Besides, I have a more important point to make and this realization dawned upon me one relaxed, peaceful day just two weeks ago when we had had no power for almost ten hours. (I mean, we never said there wouldn’t be any “unscheduled” load shedding, did we now?) As I sat renewing my acquaintance with my navel, (navel gazing was a popular pastime during the Dark Ages and led to the invention of the toothpick and other such marvels that altered the course of human history) I thought to myself - there has to be a cosmic explanation for this.
It has to be beyond the one that we consume more electricity than we make. (Please don’t ask silly questions like “when are we going to make enough?” That’s like asking how many pink salwar kameez outfits does Mayawati own. Nobody knows. Even though our CM did recently say that we hope to end the power shortage in 3 years. But if you notice, he didn’t say three years from what date. So it could be 3 years from 2028, 2076, 2145 etc., etc.)
And beyond the one that there isn’t enough water in the hydel resevoirs. An explanation that held water (pun intended) earlier this year, when the monsoon had failed so miserably that we barely had water to drink. (We’re just a week away from dying of thirst, the newspapers screamed). But that was then. Now we have so much water – especially when we factor in our CM’s recent crying jags- that we’re ready to re-enact Noah and the Flood. Except that there’s a strong rumour going around that there will be room on the Ark for just one politician and not two. (For those who skipped their Bible study classes, God asked Noah to stock two of each kind of animal - one male and one female – so that after the flood, they could reproduce and multiply their kind.)

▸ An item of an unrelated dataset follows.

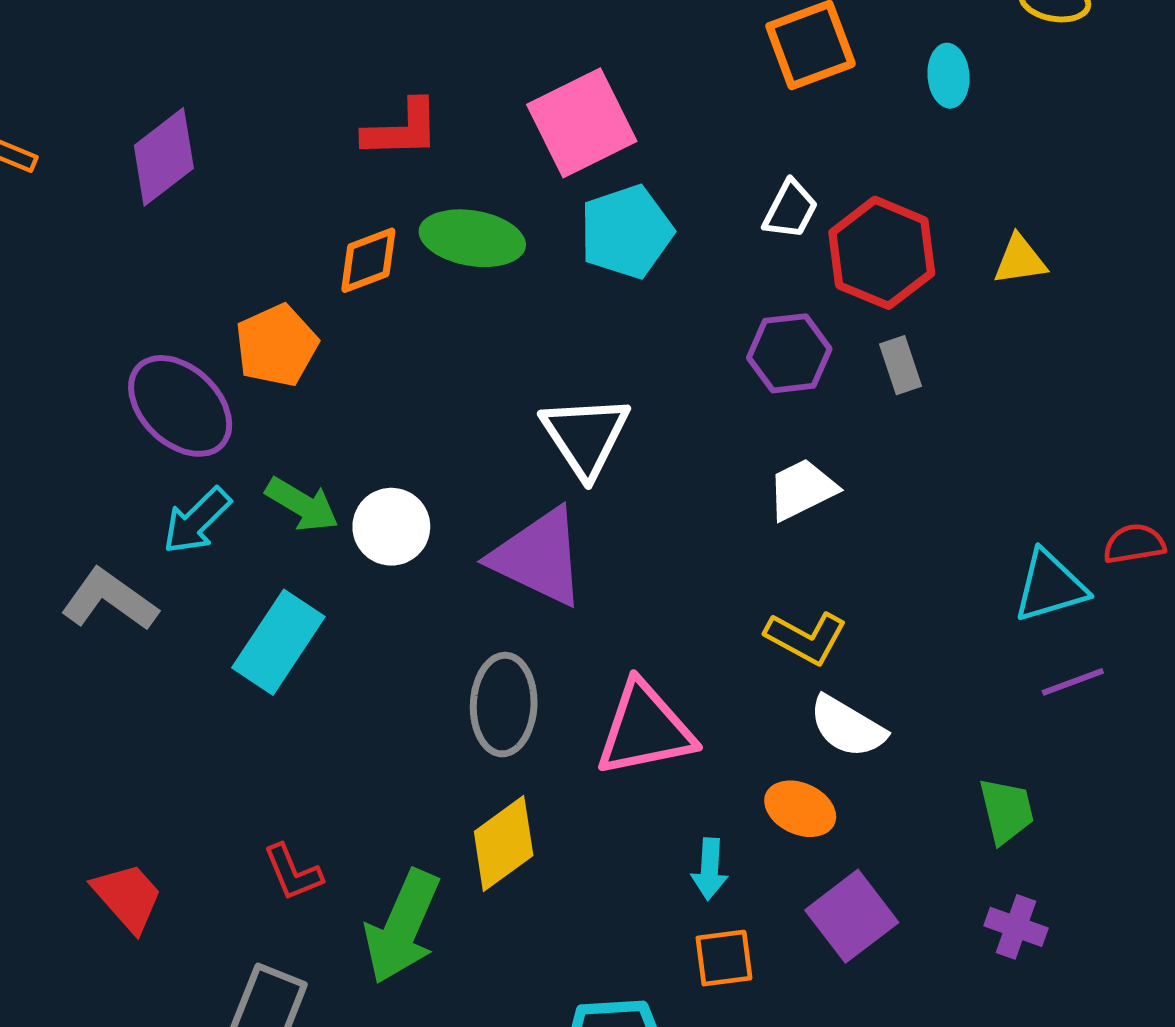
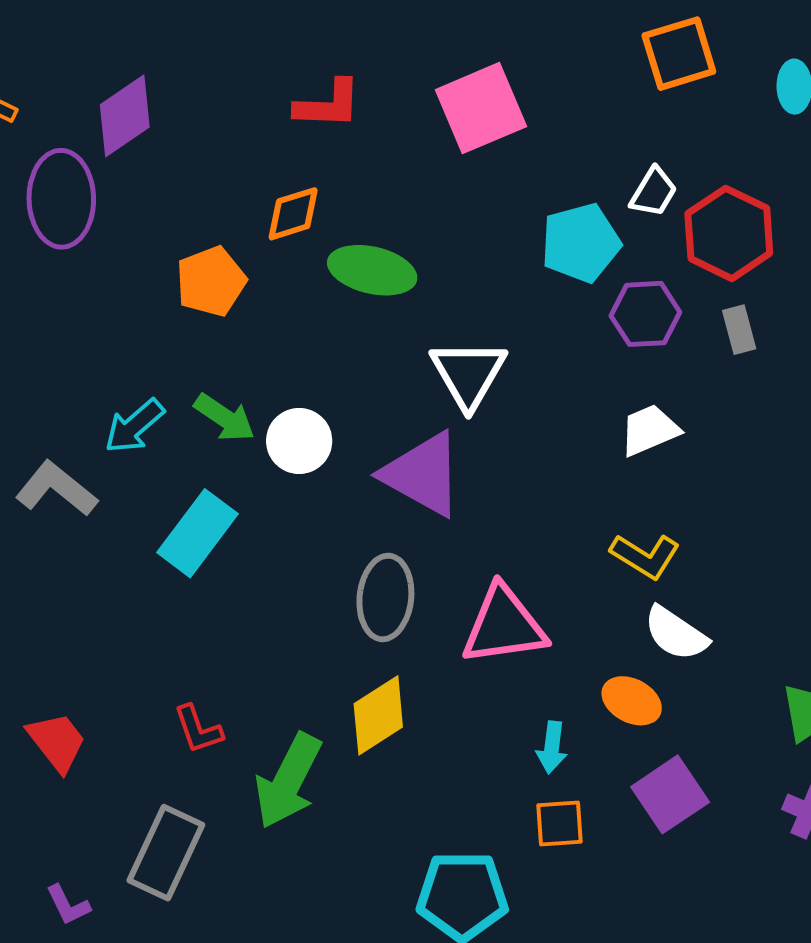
cyan pentagon: (626, 232) -> (581, 243), moved
green ellipse: (472, 238) -> (372, 270), moved
purple ellipse: (180, 406) -> (61, 199), moved, turned 42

It has to be beyond the “technical snags” in the thermal power stations and their dwindling stocks of churimuri. (It is a little known fact that neither water nor coal will yield a single watt of electricity if a judicious amount of churimuri is not mixed into it.) Or the Maharashtra Navnirman Sena (MNS) beating up Mumbai roadside romeos for eve-teasing in Hindi instead of Marathi. It had to be beyond the fight that apparently broke out in the BJP high command as to which sweet dish Reddy-garu and Yeddyurappa-avaru should so lovingly spoon into each other’s mouths before they kissed and made up.
And then it hit me, much in the manner of the apple that plopped on Newton’s unsuspecting head.
We were all being weaned off our terrible, crippling addiction for that nasty, disgusting thing called electricity! With same loving but unrelenting firmness with which our mothers weaned us off …well, a lot of things too numerous to count including sucking our thumbs and picking our noses.
So that soon a day will come in the not so distant future, when they will come crawling and grovelling to our doorsteps offering us free, unlimited electricity. Every person taking a new electricity connection will be rewarded with a lifetime unlimited supply of free puliogare and gobi manchuri and 8-nights-41-days’exotic holiday in the Reddy mines. It will be then, in that moment of glory that we will blithely spurn them. Because by then, a new kind of power will running everything.
Generated by the only thing that is abundantly, freely and perennially available. (Even as we speak, there are reports of an invention that will harness the bloodsucking talents of the mosquito for blood banks.)
The news just out is the Chamundeshwari Electricity Supply Corporation Limited, Mysore, has received an award for excellence in Field Inspection and Technical Assistance Services. We applaud heartily, but for those of you who aren’t quite sure what that means, “Technical Assistance Services” is helping you to find the candles during the 10-hour load shedding when even your inverter gives up.
And “Field inspection”?
Ah. Hold on while I call up “Technical Assistance Services”.